Когда электричка прибывает на вокзал Эйхкампа, меня охватывает странное чувство. Вспомнить, забыть, снова вспомнить, годы сменяют друг друга: что это такое? То, что ты сейчас делаешь, тебе не в новинку, ты уже делал это однажды, всегда повторяется одно и то же: встаешь с отполированной до желтизны скамейки, берешь свои вещи с сетчатой полки, протискиваешься мимо незнакомцев, хватаешься за латунную ручку двери – большой палец сверху, затем медленно тянешь ручку направо, распахиваешь дверь. Чувство храбрости. Когда электричка резко несется к краю платформы, выходишь наружу, воздушный поток резко ударяет тебя в лицо, и тогда, пока вагон еще медленно катится, испытываешь огромный соблазн спрыгнуть. Я знаю, что это запрещено, – так написано на двери, это было запрещено еще при Гитлере, но сейчас я вновь ощущаю этот соблазн, столь неукротимо привлекавший меня еще в бытность учеником третьего класса гимназии. Если спрыгнуть в нужный момент и двигаться за счет центробежной силы, можно благодаря инерции одним прыжком сразу оказаться на лестнице, первым добраться до прохода, первым выбраться на зеленую площадь, первым оказаться на дорожке, ведущей к поселку.
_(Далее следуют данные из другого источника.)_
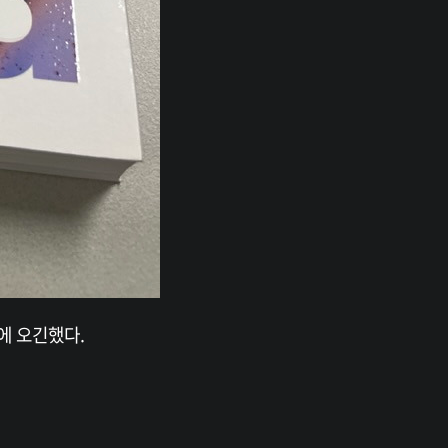
에 오긴했다.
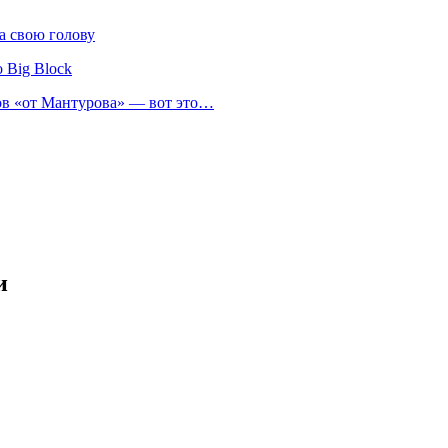
а свою голову
 Big Block
нов «от Мантурова» — вот это…
и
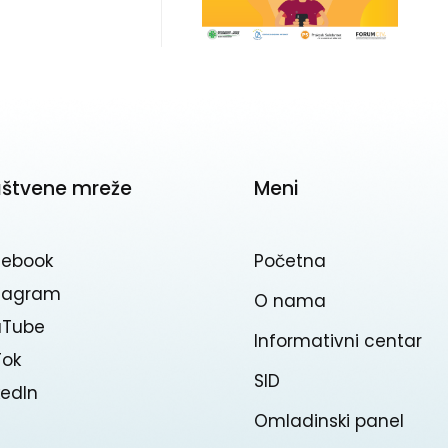
uštvene mreže
Meni
cebook
Početna
stagram
O nama
uTube
Informativni centar
Tok
SID
kedln
Omladinski panel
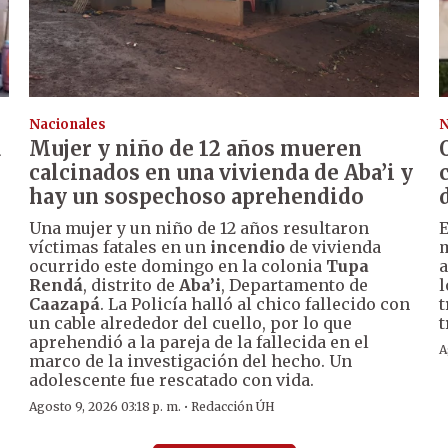
Nacionales
N
a
Mujer y niño de 12 años mueren
calcinados en una vivienda de Aba’i y
hay un sospechoso aprehendido
Una mujer y un niño de 12 años resultaron
E
víctimas fatales en un
incendio
de vivienda
m
ocurrido este domingo en la colonia
Tupa
a
Rendá
, distrito de
Aba’i
, Departamento de
l
Caazapá
. La Policía halló al chico fallecido con
t
un cable alrededor del cuello, por lo que
t
aprehendió a la pareja de la fallecida en el
A
marco de la investigación del hecho. Un
adolescente fue rescatado con vida.
·
Agosto 9, 2026 03:18 p. m.
Redacción ÚH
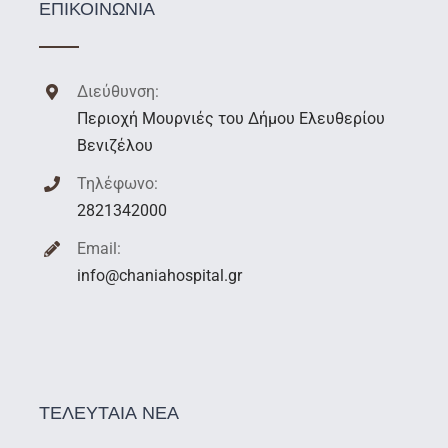
ΕΠΙΚΟΙΝΩΝΙΑ
Διεύθυνση:
Περιοχή Μουρνιές του Δήμου Ελευθερίου
Βενιζέλου
Τηλέφωνο:
2821342000
Email:
info@chaniahospital.gr
ΤΕΛΕΥΤΑΙΑ ΝΕΑ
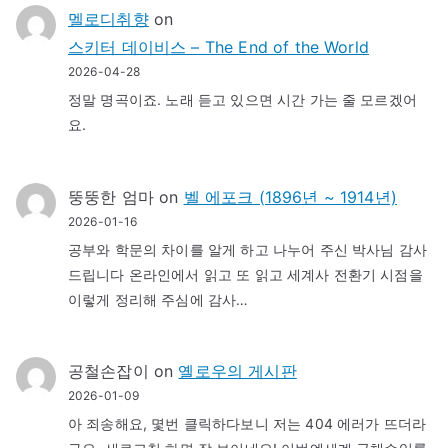
멜로디취향
on
스키터 데이비스 – The End of the World
2026-04-28
정말 명곡이죠. 노래 듣고 있으면 시간 가는 줄 모르겠어
요.
뚱뚱한 엄마
on
벨 에포크 (1896년 ~ 1914년)
2026-01-16
공부와 학문의 차이를 알게 하고 나누어 주신 박사님 감사
드립니다 온라인에서 읽고 또 읽고 세계사 전환기 시점을
이렇게 정리해 주심에 감사…
공철손잡이
on
옐로우의 게시판
2026-01-09
아 죄송해요, 몇번 클릭하다보니 저는 404 에러가 뜨더라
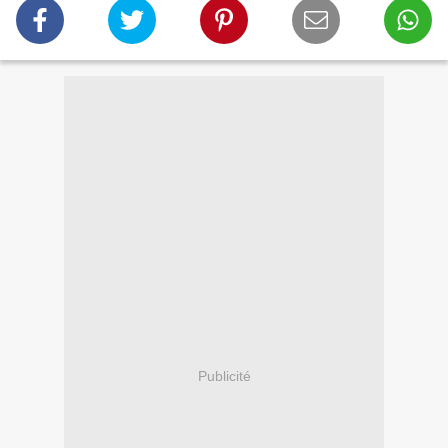
Publicité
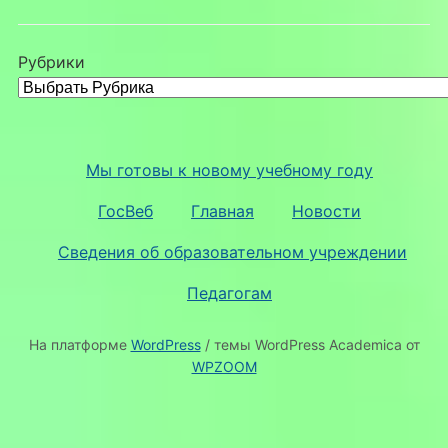
Рубрики
Мы готовы к новому учебному году
ГосВеб
Главная
Новости
Сведения об образовательном учреждении
Педагогам
На платформе
WordPress
/ темы WordPress Academica от
WPZOOM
За тобой неторопливо идут эйхкамповцы. Пара мужчин с портфелями, инспекторы, служащие, чиновники, пожилая женщина в платье в крупный цветочек, ездившая за покупками в Шарлоттенбург или район зоопарка, уставшая и вперевалку бредущая к какому-нибудь маленькому домику; молодая девушка, приехавшая в гости к тете. Молодые парни с футбольными бутсами под мышкой, сразу сворачивающие направо, потому что там находится спортплощадка. Раньше они одевались в синие футболки. Это были еврейские мальчишки, ходившие тут, в Эйхкампе, на спортплощадку сионистов.
Ну, да что за время? Что вспоминать? Как так может быть, что ты сейчас повторяешь все так, словно тебе снова четырнадцать? Четыре года посещал начальную школу в Эйхкампе, девять лет – гимназию в Груневальде, в течение девяти лет каждый день спрыгивал с электрички, а над Эйхкампом реяла свастика; сперва скепсис, потом радостное согласие, поскольку у нас все снова шло в гору. Уехали Катценштейны, Шиксы и Виттковски. Никто этого даже не заметил. Это были наши хорошие евреи; плохие жили вокруг Алекса.
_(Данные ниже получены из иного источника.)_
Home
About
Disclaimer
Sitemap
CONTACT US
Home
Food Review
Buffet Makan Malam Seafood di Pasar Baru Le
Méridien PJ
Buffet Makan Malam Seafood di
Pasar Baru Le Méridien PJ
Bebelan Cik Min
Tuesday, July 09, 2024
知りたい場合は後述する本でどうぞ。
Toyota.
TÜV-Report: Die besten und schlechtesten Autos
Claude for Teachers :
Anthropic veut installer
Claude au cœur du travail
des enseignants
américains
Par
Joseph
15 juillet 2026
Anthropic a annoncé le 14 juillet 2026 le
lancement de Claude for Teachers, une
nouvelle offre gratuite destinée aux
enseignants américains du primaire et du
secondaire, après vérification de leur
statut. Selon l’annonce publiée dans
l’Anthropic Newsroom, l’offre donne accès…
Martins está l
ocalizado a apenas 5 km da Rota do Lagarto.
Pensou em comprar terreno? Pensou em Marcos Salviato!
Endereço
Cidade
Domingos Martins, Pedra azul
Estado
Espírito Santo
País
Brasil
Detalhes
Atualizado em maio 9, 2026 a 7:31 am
Каждый эйхкамповец считал по меньшей мере хотя бы одного еврея хорошим человеком. Моя мать предпочитала еврейских врачей. Мол, они такие чуткие. В то время в Эйхкампе жил Арнольд Цвейг. Модная плоская крыша его дома не соответствовала немецким стандартам, и после его бегства ей сразу добавили германский торец. Людвиг Маркузе жил в трех домах от нас и в 1933-м тоже сбежал. Никто даже внимания не обратил. Напротив нас жила Элизабет Ланггессер. Она иногда заходила к нам, чтобы послушать радиостанцию «Беромюнстер». Она всегда говорила, что через три-четыре месяца Гитлер «прогорит». Мол, это же очевидно. Она верила в это двенадцать лет. И была убеждена до самого конца.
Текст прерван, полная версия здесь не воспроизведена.